Une année 2022 particulière, marquée par l’offensive russe en Ukraine : depuis plusieurs mois, Tracfin, la cellule française de renseignement financier et de lutte contre le blanchiment et le financement du terrorisme, contribue à l’effort de « guerre financière » contre le régime de Vladimir Poutine.
Nommé directeur le 20 janvier, un mois avant le déclenchement du conflit, Guillaume Valette-Valla a profité de la sortie du rapport annuel de Tracfin, mercredi 27 juillet, pour détailler les missions du service rattaché à Bercy, qui coordonne une « task force » associant l’administration fiscale et les douanes : identifier les oligarques proches du Kremlin détenteurs d’avoirs en France (comptes, villas…), afin qu’ils puissent être placés sous sanctions européennes et que leurs biens soient gelés ou, le cas échéant, saisis ; s’assurer que ces possibles soutiens à la guerre ne contournent pas les mesures de gel sur le territoire, par exemple par le biais de sociétés écrans ou de trusts intervenant pour leur compte ou celle de leur famille, et dissimulant leur identité.
« Les notaires et les banques sont informés des mesures de gel et sont tenus de déclarer toute tentative de contournement, plusieurs cas ayant déjà été recensés », déclare au Monde Guillaume Valette-Valla. Au total, au 3 juin, 1 158 personnes physiques et 98 entités russes et biélorusses ont été placées sous sanctions européennes, parmi lesquelles un petit nombre détient des avoirs en France. Dans l’Hexagone, 1,186 milliard d’euros d’actifs (financiers et non financiers) ont été immobilisés, dont plus de 705 millions correspondant à plus d’une cinquantaine de biens immobiliers gelés. Dans cette deuxième phase de la gestion de la crise ukrainienne, un autre chantier sensible est engagé, qui consiste à repérer de possibles infractions commises en France par ces oligarques sous sanctions. « Toute suspicion de blanchiment, sur le sol français, d’une infraction comme la fraude fiscale, l’escroquerie ou la dissimulation de l’identité du bénéficiaire effectif d’un bien fera l’objet d’une transmission à la justice », avertit le nouveau patron de Tracfin. La cellule antiblanchiment ne peut toutefois s’autosaisir, et doit cantonner son action au règlement européen sur les sanctions.
Détournement de dispositifs d’aides publiques
Mais la Russie est loin d’être le seul dossier à l’agenda de Tracfin et de ses 200 agents.

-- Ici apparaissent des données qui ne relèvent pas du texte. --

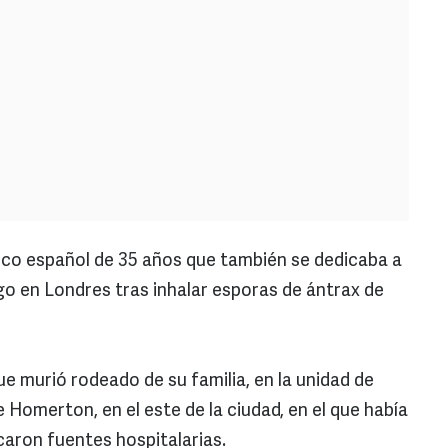
co español de 35 años que también se dedicaba a
o en Londres tras inhalar esporas de ántrax de
e murió rodeado de su familia, en la unidad de
e Homerton, en el este de la ciudad, en el que había
caron fuentes hospitalarias.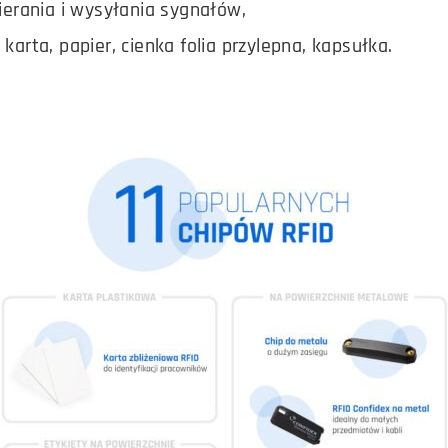
ierania i wysyłania sygnałów,
arta, papier, cienka folia przylepna, kapsułka.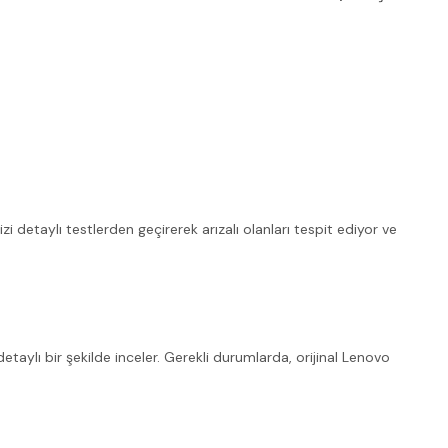
i detaylı testlerden geçirerek arızalı olanları tespit ediyor ve
taylı bir şekilde inceler. Gerekli durumlarda, orijinal Lenovo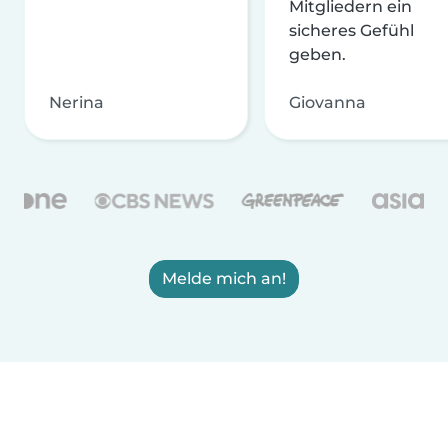
Mitgliedern ein
sicheres Gefühl
geben.
Nerina
Giovanna
Melde mich an!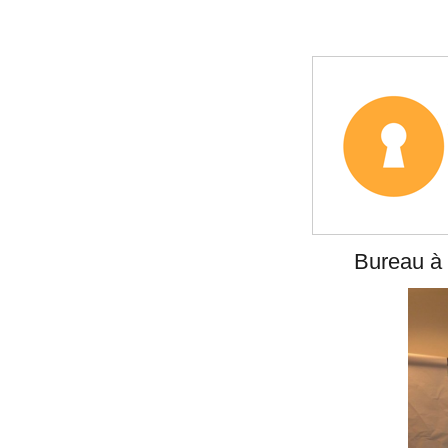
Bureau
à 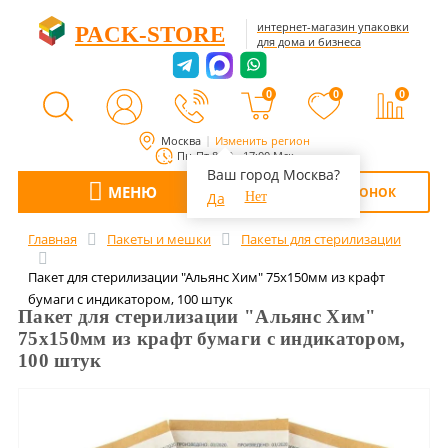
интернет-магазин упаковки
PACK-STORE
для дома и бизнеса
0
0
0
Москва
Изменить регион
Пн-Пт 8:00 - 17:00 Мск
Ваш город Москва?
МЕНЮ
ОБРАТНЫЙ ЗВОНОК
Да
Нет
Главная
Пакеты и мешки
Пакеты для стерилизации
Пакет для стерилизации "Альянс Хим" 75х150мм из крафт
бумаги с индикатором, 100 штук
Пакет для стерилизации "Альянс Хим"
75х150мм из крафт бумаги с индикатором,
100 штук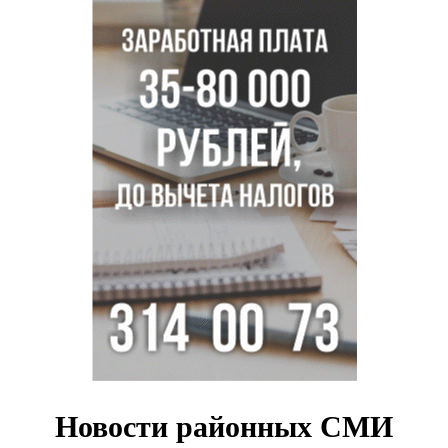
В Новосибирске зафиксирован рост заболеваемости
энтеровирусной инфекцией
В Новосибирске осудили внука за продажу дедова ружья
псевдо-мигранту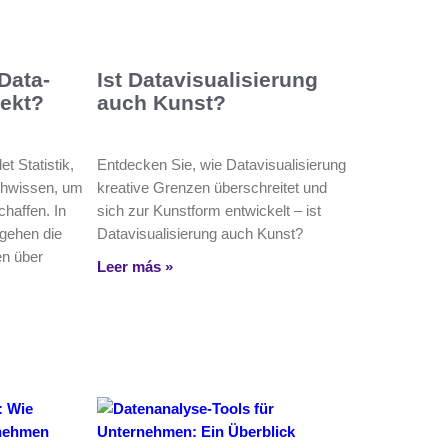
 Data-
Ist Datavisualisierung
jekt?
auch Kunst?
et Statistik,
Entdecken Sie, wie Datavisualisierung
hwissen, um
kreative Grenzen überschreitet und
haffen. In
sich zur Kunstform entwickelt – ist
 gehen die
Datavisualisierung auch Kunst?
n über
Leer más »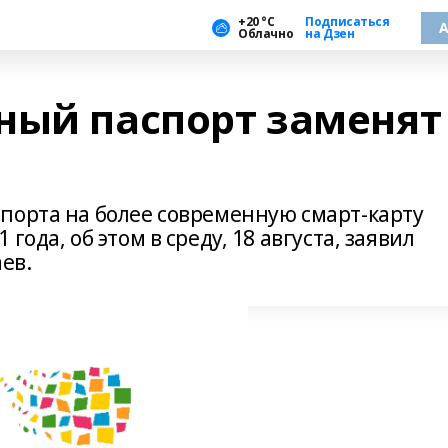
+20 °С
Подписаться
А
Облачно
на Дзен
ный паспорт заменят
порта на более современную смарт-карту
ода, об этом в среду, 18 августа, заявил
ев.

De fait, comme le montre le rapport annuel pour 2021, le nombre de déclarations et d’informations de soupçons transmises à l’autorité, sur tous types d’infractions, ne cesse de croître : plus de 165 000, un chiffre en hausse de 43 %, émanant pour l’essentiel des professionnels assujettis à la lutte antiblanchiment (banques, assureurs, professionnels du droit, des jeux, de l’immobilier etc.) et pour le reste, d’organismes publics. Plus de 37 millions de notifications sur des dépôts ou retraits d’espèces supérieurs à 10 000 euros, cumulés sur un mois civil, lui sont également parvenues de façon automatique, comme l’exige la loi.